Let's talk it out. Eleanor, what _have_ I done?" She put her hands down on Eleanor's, clasped rigidly on the table.
"Please!" Eleanor said, and drew her hands away.
"Oh," Edith said, pitifully, "you are troubled!"
Eleanor said, with a gasp: "Not at all ... Edith, I am afraid I must ask you to ... excuse me. I'm busy."

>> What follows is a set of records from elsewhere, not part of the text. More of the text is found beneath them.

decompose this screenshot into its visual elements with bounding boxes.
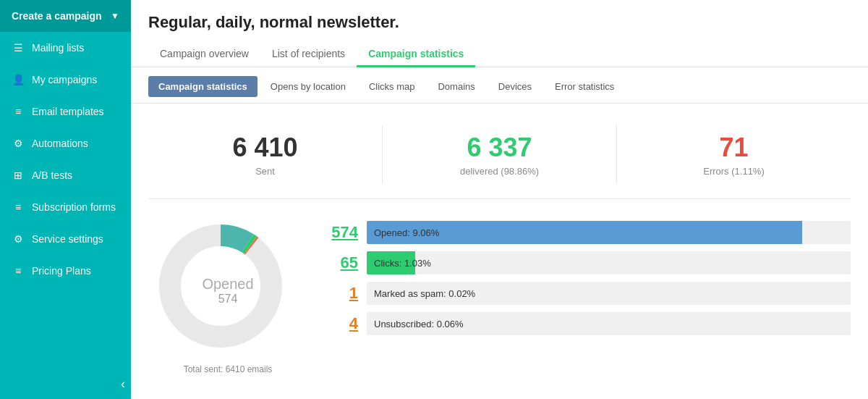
sidebar-item-pricing-plans[interactable]: ≡ Pricing Plans <box>0 255 131 287</box>
sidebar-label-ab-tests: A/B tests <box>32 169 72 181</box>
tab-primary-campaign-statistics[interactable]: Campaign statistics <box>357 42 475 67</box>
tab-primary-campaign-overview[interactable]: Campaign overview <box>148 42 260 67</box>
sidebar-label-email-templates: Email templates <box>32 106 104 117</box>
sidebar-label-mailing-lists: Mailing lists <box>32 42 84 54</box>
sub-tab-clicks-map[interactable]: Clicks map <box>359 76 425 97</box>
metric-row-clicks: 65 Clicks: 1.03% <box>329 251 851 274</box>
donut-center-sub: 574 <box>202 293 253 306</box>
sidebar-icon-mailing-lists: ☰ <box>12 41 25 54</box>
metric-row-unsubscribed: 4 Unsubscribed: 0.06% <box>329 312 851 335</box>
sidebar-icon-automations: ⚙ <box>12 137 25 150</box>
donut-total-label: Total sent: 6410 emails <box>148 364 307 374</box>
sub-tab-opens-by-location[interactable]: Opens by location <box>260 76 356 97</box>
donut-center-label: Opened 574 <box>202 276 253 306</box>
metric-row-opened: 574 Opened: 9.06% <box>329 221 851 244</box>
sidebar-nav: ☰ Mailing lists 👤 My campaigns ≡ Email t… <box>0 32 131 369</box>
sidebar-item-mailing-lists[interactable]: ☰ Mailing lists <box>0 32 131 64</box>
sidebar-item-ab-tests[interactable]: ⊞ A/B tests <box>0 159 131 191</box>
metric-bar-label-spam: Marked as spam: 0.02% <box>367 288 482 299</box>
metric-bar-unsubscribed: Unsubscribed: 0.06% <box>367 312 851 335</box>
stat-errors-label: Errors (1.11%) <box>631 166 836 177</box>
content-area: 6 410 Sent 6 337 delivered (98.86%) 71 E… <box>131 104 868 399</box>
stats-row: 6 410 Sent 6 337 delivered (98.86%) 71 E… <box>148 118 851 199</box>
metric-bar-label-clicks: Clicks: 1.03% <box>367 258 438 269</box>
stat-errors: 71 Errors (1.11%) <box>616 125 851 184</box>
sub-tabs: Campaign statisticsOpens by locationClic… <box>131 67 868 104</box>
sidebar-icon-my-campaigns: 👤 <box>12 73 25 86</box>
sidebar-item-service-settings[interactable]: ⚙ Service settings <box>0 223 131 255</box>
sub-tab-error-statistics[interactable]: Error statistics <box>545 76 624 97</box>
sidebar-label-subscription-forms: Subscription forms <box>32 201 116 213</box>
metric-count-clicks[interactable]: 65 <box>329 253 358 272</box>
sidebar-icon-pricing-plans: ≡ <box>12 264 25 277</box>
sidebar-item-my-campaigns[interactable]: 👤 My campaigns <box>0 64 131 96</box>
metric-bar-opened: Opened: 9.06% <box>367 221 851 244</box>
sidebar-item-subscription-forms[interactable]: ≡ Subscription forms <box>0 191 131 223</box>
stat-sent-value: 6 410 <box>163 133 367 163</box>
stat-sent-label: Sent <box>163 166 367 177</box>
sidebar-label-pricing-plans: Pricing Plans <box>32 265 91 277</box>
sidebar-label-automations: Automations <box>32 138 88 149</box>
sub-tab-campaign-statistics[interactable]: Campaign statistics <box>148 76 258 97</box>
stat-delivered-value: 6 337 <box>397 133 602 163</box>
chart-metrics-row: Opened 574 Total sent: 6410 emails 574 O… <box>148 214 851 374</box>
sidebar-icon-ab-tests: ⊞ <box>12 169 25 182</box>
sidebar-item-automations[interactable]: ⚙ Automations <box>0 127 131 159</box>
sidebar-icon-subscription-forms: ≡ <box>12 201 25 214</box>
sidebar-item-email-templates[interactable]: ≡ Email templates <box>0 96 131 127</box>
stat-delivered: 6 337 delivered (98.86%) <box>382 125 616 184</box>
sidebar: Create a campaign ▼ ☰ Mailing lists 👤 My… <box>0 0 131 399</box>
metric-count-opened[interactable]: 574 <box>329 223 358 242</box>
sidebar-icon-email-templates: ≡ <box>12 105 25 118</box>
sidebar-collapse-button[interactable]: ‹ <box>0 369 131 399</box>
create-campaign-button[interactable]: Create a campaign ▼ <box>0 0 131 32</box>
metric-bar-label-opened: Opened: 9.06% <box>367 227 446 238</box>
metric-row-spam: 1 Marked as spam: 0.02% <box>329 282 851 305</box>
donut-chart: Opened 574 Total sent: 6410 emails <box>148 214 307 374</box>
stat-errors-value: 71 <box>631 133 836 163</box>
page-title: Regular, daily, normal newsletter. <box>148 13 851 32</box>
donut-center-main: Opened <box>202 276 253 293</box>
metrics-list: 574 Opened: 9.06% 65 Clicks: 1.03% 1 Mar… <box>329 214 851 335</box>
sidebar-label-my-campaigns: My campaigns <box>32 74 97 85</box>
sidebar-icon-service-settings: ⚙ <box>12 232 25 245</box>
sidebar-label-service-settings: Service settings <box>32 233 103 245</box>
sub-tab-devices[interactable]: Devices <box>488 76 542 97</box>
create-campaign-label: Create a campaign <box>12 10 102 22</box>
primary-tabs: Campaign overviewList of recipientsCampa… <box>148 42 851 67</box>
main-content: Regular, daily, normal newsletter. Campa… <box>131 0 868 399</box>
stat-sent: 6 410 Sent <box>148 125 382 184</box>
sub-tab-domains[interactable]: Domains <box>427 76 485 97</box>
main-header: Regular, daily, normal newsletter. Campa… <box>131 0 868 67</box>
metric-bar-spam: Marked as spam: 0.02% <box>367 282 851 305</box>
metric-count-unsubscribed[interactable]: 4 <box>329 314 358 333</box>
stat-delivered-label: delivered (98.86%) <box>397 166 602 177</box>
tab-primary-list-of-recipients[interactable]: List of recipients <box>260 42 357 67</box>
metric-bar-clicks: Clicks: 1.03% <box>367 251 851 274</box>
chevron-down-icon: ▼ <box>111 11 119 21</box>
metric-count-spam[interactable]: 1 <box>329 284 358 303</box>
metric-bar-label-unsubscribed: Unsubscribed: 0.06% <box>367 319 471 329</box>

Edith was too amazed to speak; she could not, indeed, think of anything to say! This wasn't "dislike." "Why, she _hates_ me!" she thought. "Why does she hate me? Shall I not notice it? Shall I talk about something else?" But she could not talk of anything else; she could only speak her swift, honest thought: "Eleanor, why do you dislike me? Maurice and I have been friends--we have been like brother and sister--ever since I can remember. Oh, Eleanor, I want _you_ to like me, too! Please don't keep me away from you and Maurice!"
Eleanor said, rapidly: "He's not your brother; and it would be difficult to keep you away from him. You go to his office to find him."
There was a dead silence. Edith grew very pale. At last she understood.
Eleanor was jealous ... Of her! They looked at each other, the angry woman and the dumfounded girl. "Jealous? Of _me_?" Edith thought. "Why _me_? Maurice only cares for me as if I was his sister! ... And I don't do Eleanor any harm by--loving him." ... Eleanor was gasping out a torrent of a.s.sailing words:
"Girls are different from what they were in my day. Then, they didn't openly run after men! Now, apparently, they do. Certainly _you_ do. You always have. I'm not blind, Edith. I have known what was going on; when you were living with us and I had a headache, you used to talk to him, and try and be clever--to make him think I was dull, when it was only that--I was too ill to talk! And you kept him down in the garden until midnight, when he might have been sitting with me on the porch. And you made him go skating. And now you _look_ at him! I know what that means.
A girl doesn't look that way at a man, unless--"
There was dead silence.
"Unless she's in love with him. But don't think that, though you are in love with him, he cares for _you_! He does not. He cares for no one but me. He told me so."
Silence.
"Can you deny that you care for my husband?" Edith opened her lips--and closed them again. "You don't deny it," Eleanor said; "you _can't_." She put her head down on her arms on the table; her fifty years engulfed her. She said, in a whisper, "He doesn't love me."
Instantly Edith's arms were around her. "Eleanor, dear! Don't--don't! He does love you--he does! I'd perfectly hate him if he didn't! Oh, Eleanor, poor Eleanor! Don't cry; Maurice _does_ love you. He doesn't care a copper for me!" The tears were running down her face. She bent and kissed Eleanor's hands, clenched on the table, and then tried to draw the gray head against her tender young breast.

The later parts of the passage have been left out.